Братья Лёвеньельмы (Густав также появился в Вене, чтобы вести переговоры о шведском долге России) стали предпринимать лихорадочные действия, чтобы не допустить официального вручения коллективной ноты. Случись это — пропала поддержка России, и так ограниченная непримиримой позицией Англии; исчезла бы надежда получить компенсацию за расходы, понесённые Швецией во время норвежского похода, и компенсацию за переуступку Гваделупы. И всё это на фоне и без того тревожных и драматичных событий во Франции!
Между тем банкир Ден выяснил, что Харденберг стал отходить от своих обещаний покончить дело с Померанией тет-а-тет, и был вынужден рассказать обо всём К. Лёвеньельму как человеку, который мог бы при поддержке царя довести начатое дело до конца. "Перекрёстная миссия" прекратила своё существование, и получился великолепный тандем, в котором дипломат отвечал за политику, а банкир — за финансы. Австрийская полиция попыталась удалить слишком активного банкира из страны, но тот заявил, что находится под покровительством Харденберга, и полиция отстала. Царь Александр взял на себя роль посредника. Харденберг, зажатый в угол, стал тянуть время, придумывая предлоги типа того, что Пруссия не в состоянии уплатить за Померанию требуемой суммы, поскольку готовится к походу против Наполеона.
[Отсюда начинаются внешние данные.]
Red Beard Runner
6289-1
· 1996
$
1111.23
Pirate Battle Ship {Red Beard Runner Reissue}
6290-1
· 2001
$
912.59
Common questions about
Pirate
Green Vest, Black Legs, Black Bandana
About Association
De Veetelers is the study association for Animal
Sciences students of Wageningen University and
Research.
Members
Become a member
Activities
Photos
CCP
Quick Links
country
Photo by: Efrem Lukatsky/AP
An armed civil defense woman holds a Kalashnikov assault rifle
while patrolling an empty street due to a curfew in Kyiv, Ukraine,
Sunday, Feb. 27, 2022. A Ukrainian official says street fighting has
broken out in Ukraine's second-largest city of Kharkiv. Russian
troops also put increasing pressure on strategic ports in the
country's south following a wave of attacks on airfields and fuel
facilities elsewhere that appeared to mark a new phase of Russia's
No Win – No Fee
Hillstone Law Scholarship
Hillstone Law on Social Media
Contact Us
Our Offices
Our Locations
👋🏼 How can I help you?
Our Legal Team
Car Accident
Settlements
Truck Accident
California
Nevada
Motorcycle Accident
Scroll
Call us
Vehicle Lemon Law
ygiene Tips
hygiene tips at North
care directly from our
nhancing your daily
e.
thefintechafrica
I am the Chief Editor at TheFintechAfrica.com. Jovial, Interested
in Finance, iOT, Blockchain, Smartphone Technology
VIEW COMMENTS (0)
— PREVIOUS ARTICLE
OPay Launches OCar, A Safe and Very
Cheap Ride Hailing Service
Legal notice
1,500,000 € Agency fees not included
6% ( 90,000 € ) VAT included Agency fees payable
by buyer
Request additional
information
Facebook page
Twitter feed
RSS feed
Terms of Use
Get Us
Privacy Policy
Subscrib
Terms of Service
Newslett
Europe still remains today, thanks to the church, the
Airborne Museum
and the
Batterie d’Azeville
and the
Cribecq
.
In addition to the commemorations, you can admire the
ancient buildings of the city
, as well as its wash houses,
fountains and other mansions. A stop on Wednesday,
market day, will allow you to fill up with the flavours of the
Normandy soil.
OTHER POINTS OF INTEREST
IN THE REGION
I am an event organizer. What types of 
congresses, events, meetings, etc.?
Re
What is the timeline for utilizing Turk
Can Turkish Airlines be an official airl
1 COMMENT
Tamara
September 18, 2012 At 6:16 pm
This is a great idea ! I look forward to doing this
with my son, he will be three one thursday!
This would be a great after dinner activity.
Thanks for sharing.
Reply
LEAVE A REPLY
Однако братьям Лёвеньельмам в конечном итоге удалось уговорить Александра I отказаться от идеи коллективной ноты Швеции, и это уже было победой. Вслед за царём сняли свою подпись Фридрих Вильгельм, а потом и Меттерних. Ноту пришлось вручать в одиночку представителю Англии, но она для Швеции уже не имела такого глобального значения.
В итоге вопрос о Померании вернулся в прежнее — нулевое — состояние.
В Стокгольме Карлу Юхану пришлось сильно понервничать из-за отношений с Францией, которые у Швеции с ней так и не сложились. Престолонаследник, как нам уже известно, с неприязнью относился к режиму Людовика XVIII, а тот платил ему той же монетой. Дипломатические отношения между Стокгольмом и Парижем были заморожены: в шведской столице временным поверенным в делах оставался маркиз де Рюминьи (Rumigny), а в Париже — Э. Сигнёль. Вообще-то в Стокгольм должен был приехать французский посланник, известный литератор, виконт Рене Франсуа де Шатобриан (1769–1848), о котором мадам де Сталь восторженно писала Карлу Юхану: "Он слегка похож на меня, и Вы знаете, как такие характеры склонны любить Вас". Но любви не получилось: Шатобриан выступал как один из ярых поборников легитимизма и в своей брошюре "Бонапарты и Бурбоны" допустил несколько неприятных для шведского кронпринца аллюзий. Результатом стали возмущение Карла Юхана и отказ Шатобриану в агремане.
В это же самое время Александр I, по просьбе свояченицы, королевы Фредерики, учредил опеку над её сыном принцем Густавом. И хотя царь в своём письме Карлу Юхану подчеркнул, что речь не идёт о поддержке им каких-либо династических претензий принца, а всё дело сводится лишь к чисто семейным его обязанностям, настроение Карла Юхана от этого не улучшилось.
Поэтому династийный вопрос занял чуть ли не главное место в повседневных заботах Карла Юхана. Так, приехав в Вену, К.-А. Лёвеньельм обнаружил, что во французских и немецко-прусских газетах началась кампания в пользу восстановления на шведском троне либо Густава IV Адольфа, либо его сына. Ходили также слухи о том, что для сына свергнутого короля, принца Густава, готовится европейское княжество, и даже говорилось, что он станет князем Кракова. Нессельроде и Кастлри эти слухи опровергали, но Лёвеньельм, кажется, им не верил. Скоро Лёвеньельм от самого царя узнал, что союзники на самом деле планируют выделить для принца Густава какое-нибудь княжество, например Краковское. Александр I якобы этот план не поддержал, полагая, что лучше решить этот вопрос за счёт какого-нибудь княжества в Германии.
Масла в огонь подлило письмо Густава IV Адольфа, адресованное почему-то английскому адмиралу Сиднею Смиту, с просьбой распространить его среди участников конгресса. В письме бывший шведский король заявлял, что для себя лично он ничего не хочет, а вот что касается сына, то пусть, мол, он решает сам. Королева Шарлотта зафиксировала в своём дневнике, каким раздражительным становился её приемный сын, когда речь заходила о принце Густаве: "И хотя он был всегда так добросердечен, стоило только произнести имя принца Густава, как его лицо искажалось до неузнаваемости".